Suara.com - Rentetan aksi massa damai anti-rasisme justru berakhir menjadi amuk di sejumlah daerah tanah Papua pada dua bulan September 2019.
Aksi protes itu sendiri dipicu pengepungan serta persekusi rasis terhadap mahasiswa Papua di Surabaya, Jawa Timur, tanggal 16-17 Agustus.
Sebagai respons, ribuan rakyat Papua turun ke jalan menyuarakan protes. Namun, dalam sejumlah kasus, demonstrasi itu berujung rusuh.
Misalnya, demonstrasi dama anti-rasisme yang digelar di Kota Jayapura, 29 Agustus. Hal yang sama juga terjadi di Wamena, ibu kota Kabupaten Jajawijaya, tanggal 23 September.

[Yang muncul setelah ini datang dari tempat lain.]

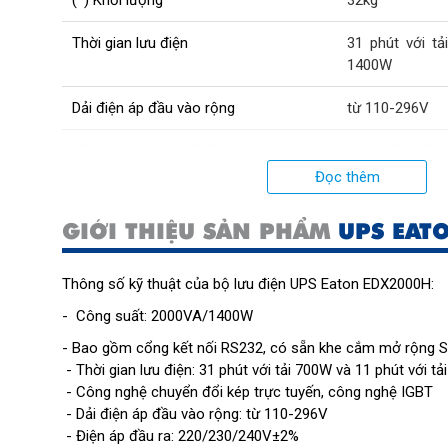
Thời gian lưu điện
31 phút với tả
1400W
Dải điện áp đầu vào rộng
từ 110-296V
(*) Kích thước (CxRxS)
200x145x465
Đọc thêm
Bao gồm
cổng kết nối 
rộng SNMP car
GIỚI THIỆU SẢN PHẨM
UPS EAT
Trang bị
Phần mềm Win
giám sát, điề
Thông số kỹ thuật của bộ lưu điện UPS Eaton EDX2000H:
toàn máy tính
-
Công suất: 2000VA/1400W
kiện cài đặt tr
- Bao gồm cổng kết nối RS232, có sẵn khe cắm mở rộng 
- Thời gian lưu điện: 31 phút với tải 700W và 11 phút với t
- Công nghệ chuyển đổi kép trực tuyến, công nghệ IGBT
- Dải điện áp đầu vào rộng: từ 110-296V
- Điện áp đầu ra: 220/230/240V±2%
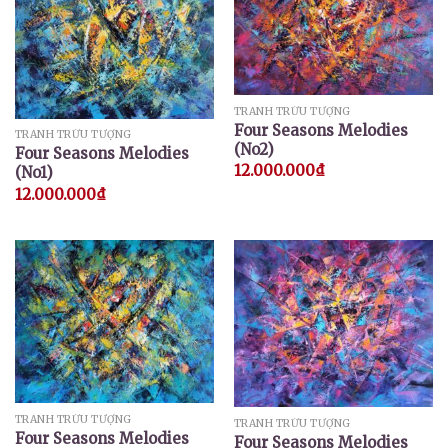
TRANH TRỪU TƯỢNG
Four Seasons Melodies
TRANH TRỪU TƯỢNG
(No2)
Four Seasons Melodies
12.000.000
₫
(No1)
12.000.000
₫
TRANH TRỪU TƯỢNG
TRANH TRỪU TƯỢNG
Four Seasons Melodies
Four Seasons Melodies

Baca Juga: Kisah Relawan Wamena, Banyak Orang Sembunyi di Kandang saat Rusuh
Direktur Aliansi Demokrasi Papua atau ALDP Latifah Anum Siregar mengatakan, ada sejumlah kejanggalan yang belum terungkap soal aksi damai tersebut bisa berbelok menjadi amuk massa.
Hal itu disampaikan Anum Siregar dalam diskusi bersama para aktivis hak asasi manusia, aktivis mahasiswa, perwakilan gereja, dan tokoh adat dengan petinggi Komisi Nasional HAM RI.
Dalam dikusi itu, terdapat Ketua Komisi Komnas HAM Ahmad Taufan Damanik serta anggotanya, Beka Ulung Hapsara. Diskusi itu digelar di kantor Komnas HAM Perwakilan Papua di Jayapura, Senin (14/10) petang.
“Kami dampingi [mereka yang ditangkap] ke polisi. Polisi mengungkap hal-hal yang saya pikir jauh lebih tepat kalau Komnas HAM mengungkap itu,” kata Anum Siregar seperti diberitakan Jubi.co.id, Rabu (16/10/2019).
Sejumlah hal yang harus diungkap itu adalah para aktor intelektual di balik sejumlah insiden tersebut.
Baca Juga: Komnas HAM Papua Minta Pengungsi Wamena dan Media Tak Sebar Hoaks
Anum Siregar juga membandingkan, mengapa aksi anti-rasisme di Jayapura pada 19 Agustus 2019 berlangsung damai.